*EXCERPTED RECORDS*

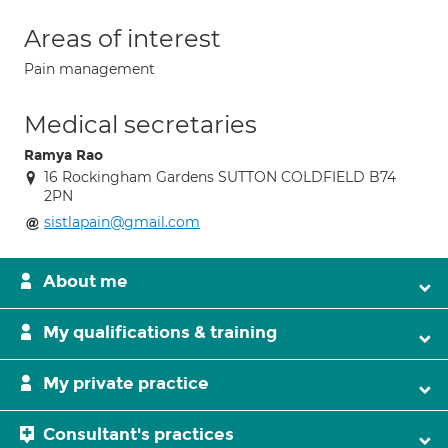
Areas of interest
Pain management
Medical secretaries
Ramya Rao
16 Rockingham Gardens SUTTON COLDFIELD B74
2PN
sistlapain@gmail.com
About me
My qualifications & training
My private practice
Consultant's practices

*ASSIGNMENT*
Each entry is to be given again exactly as it stands, with its pictures removed.

*TASK SOLUTION*
Areas of interest
Pain management
Medical secretaries
Ramya Rao
16 Rockingham Gardens SUTTON COLDFIELD B74
2PN
sistlapain@gmail.com
About me
My qualifications & training
My private practice
Consultant's practices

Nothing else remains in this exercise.